▸ Try it
For this exercise, copy exactly every line from the one holding "Recherche incluant le contenu des" through the end of the data, both included. Omit pictures.

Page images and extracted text

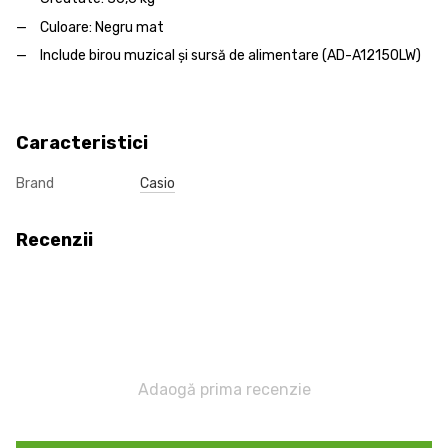
Culoare: Negru mat
Include birou muzical și sursă de alimentare (AD-A12150LW)
Caracteristici
Brand
Casio
Recenzii
Adaogă prima recenzie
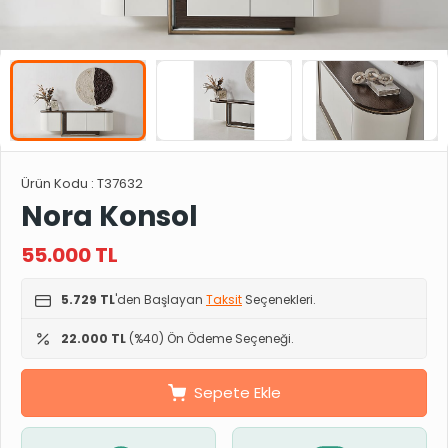
Ürün Kodu :
T37632
Nora Konsol
55.000
TL
5.729 TL
'den Başlayan
Taksit
Seçenekleri.
22.000 TL
(%40) Ön Ödeme Seçeneği.
Sepete Ekle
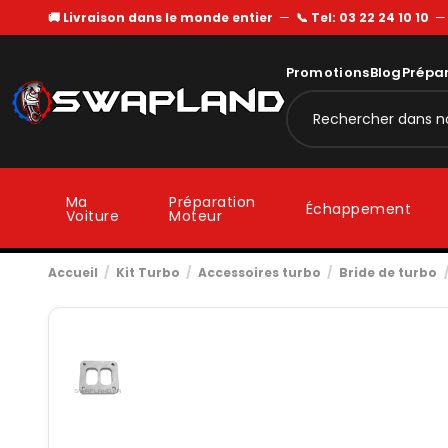
🚚 Livraison dans le monde entier
—
📞 Tel: 03 22 24 10 10
Promotions
Blog
Prépa
Ma
Préparation
Échappement
Voiture
Moteur
Accueil
Kit Turbo
Accessoires turbo
Bride de turbo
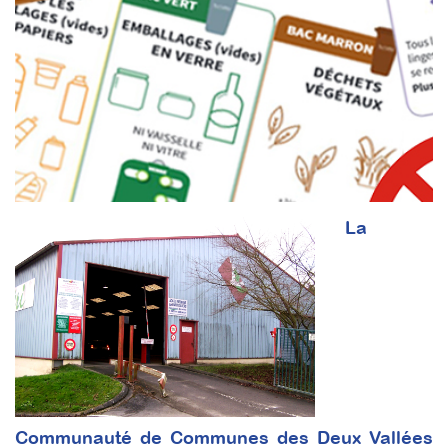
La
Communauté de Communes des Deux Vallées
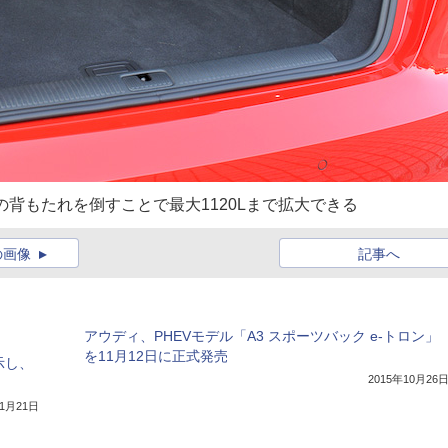
の背もたれを倒すことで最大1120Lまで拡大できる
の画像
記事へ
アウディ、PHEVモデル「A3 スポーツバック e-トロン」
を11月12日に正式発売
示し、
2015年10月26
11月21日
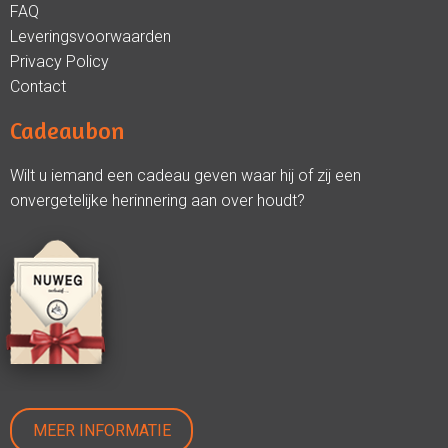
FAQ
Leveringsvoorwaarden
Privacy Policy
Contact
Cadeaubon
Wilt u iemand een cadeau geven waar hij of zij een
onvergetelijke herinnering aan over houdt?
MEER INFORMATIE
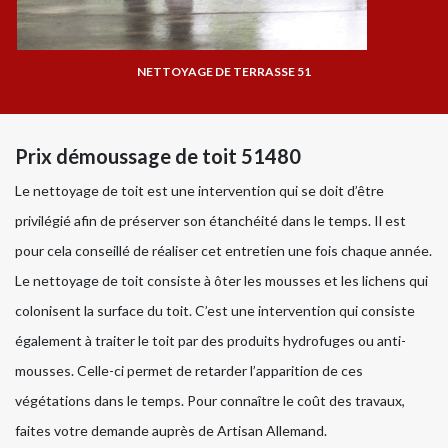
NETTOYAGE DE TERRASSE 51
Prix démoussage de toit 51480
Le nettoyage de toit est une intervention qui se doit d’être
privilégié afin de préserver son étanchéité dans le temps. Il est
pour cela conseillé de réaliser cet entretien une fois chaque année.
Le nettoyage de toit consiste à ôter les mousses et les lichens qui
colonisent la surface du toit. C’est une intervention qui consiste
également à traiter le toit par des produits hydrofuges ou anti-
mousses. Celle-ci permet de retarder l’apparition de ces
végétations dans le temps. Pour connaître le coût des travaux,
faites votre demande auprès de Artisan Allemand.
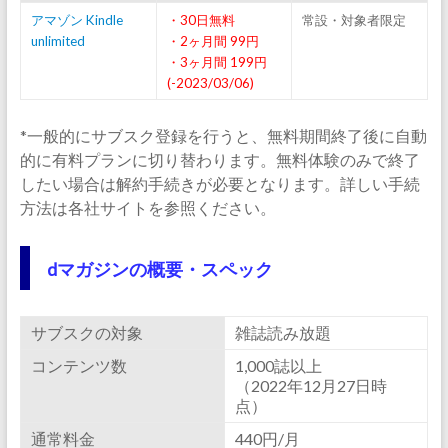
アマゾン Kindle
・30日無料
常設・対象者限定
unlimited
・2ヶ月間 99円
・3ヶ月間 199円
(-2023/03/06)
*一般的にサブスク登録を行うと、無料期間終了後に自動
的に有料プランに切り替わります。無料体験のみで終了
したい場合は解約手続きが必要となります。詳しい手続
方法は各社サイトを参照ください。
dマガジンの概要・スペック
サブスクの対象
雑誌読み放題
コンテンツ数
1,000誌以上
（2022年12月27日時
点）
通常料金
440円/月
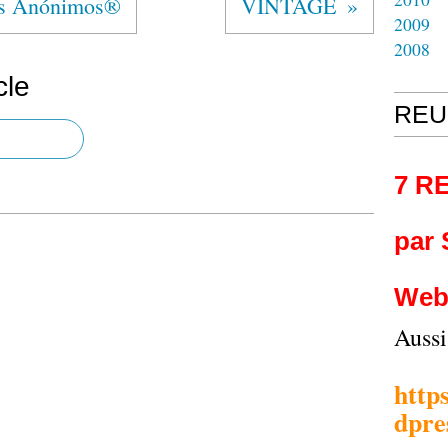
s Anónimos®
VINTAGE
2009
2008
cle
REU
7 R
par
Web
Auss
http
dpre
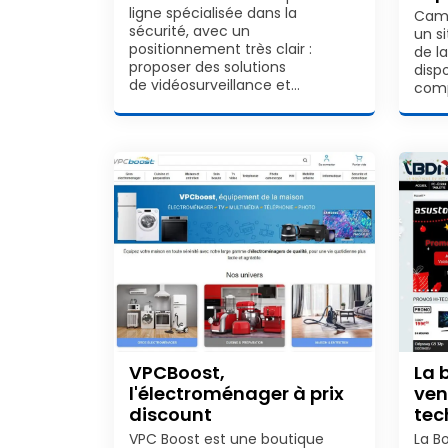
ligne spécialisée dans la
Came
sécurité, avec un
un si
positionnement très clair :
de la
proposer des solutions
dispo
de vidéosurveillance et…
comp
VPCBoost,
La 
l'électroménager à prix
ven
discount
tec
VPC Boost est une boutique
La B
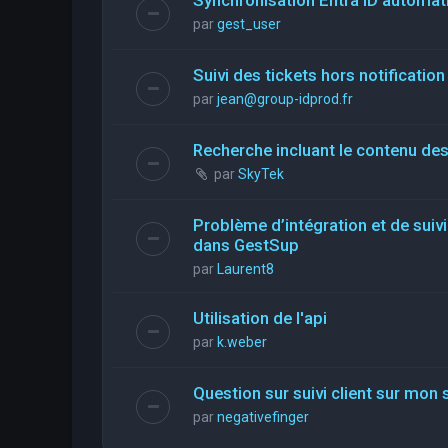
par
gest_user
Suivi des tickets hors notification
par
jean@group-idprod.fr
Recherche incluant le contenu des
par
SkyTek
Problème d’intégration et de suiv
dans GestSup
par
Laurent8
Utilisation de l'api
par
k.weber
Question sur suivi client sur mon 
par
negativefinger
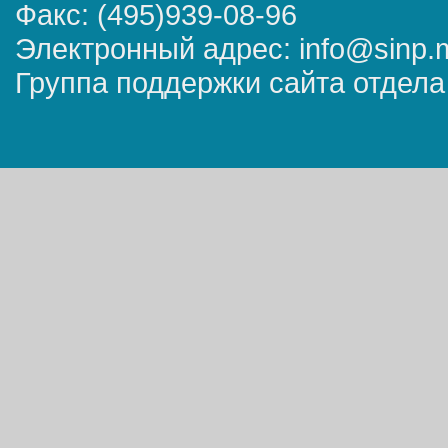
Факс: (495)939-08-96
Электронный адрес: info@sinp.
Группа поддержки сайта отдела 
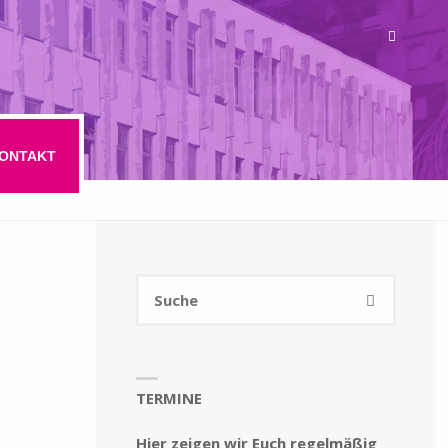
ONTAKT
Suchen
SUCHE
nach:
TERMINE
Hier zeigen wir Euch regelmäßig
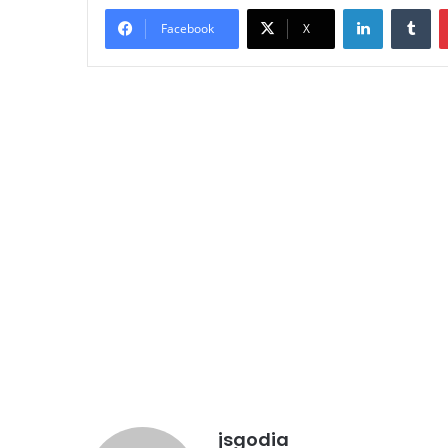
LinkedIn
Tu
Facebook
X
jsgodia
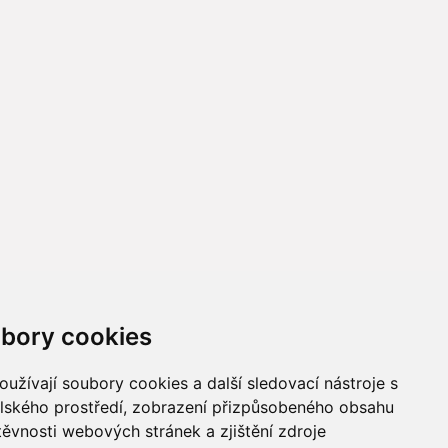
bory cookies
užívají soubory cookies a další sledovací nástroje s
elského prostředí, zobrazení přizpůsobeného obsahu
těvnosti webových stránek a zjištění zdroje
měna nastavení cookies
|
Ochrana osobních dat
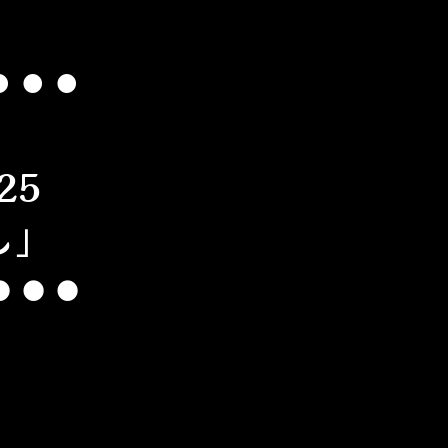
︎⚫︎⚫︎
25
し」
︎⚫︎⚫︎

▸ Response to this exercise
Recherche incluant le contenu des
par
SkyTek
Problème d’intégration et de suiv
dans GestSup
par
Laurent8
Utilisation de l'api
par
k.weber
Question sur suivi client sur mon 
par
negativefinger
Факс: (495)939-08-96
Электронный адрес: info@sinp.
Группа поддержки сайта отдела 
ONTAKT
Suchen
SUCHE
nach:
TERMINE
Hier zeigen wir Euch regelmäßig
LinkedIn
Tu
Facebook
X
jsgodia
bory cookies
užívají soubory cookies a další sledovací nástroje s
elského prostředí, zobrazení přizpůsobeného obsahu
těvnosti webových stránek a zjištění zdroje
měna nastavení cookies
|
Ochrana osobních dat
︎⚫︎⚫︎
25
し」
︎⚫︎⚫︎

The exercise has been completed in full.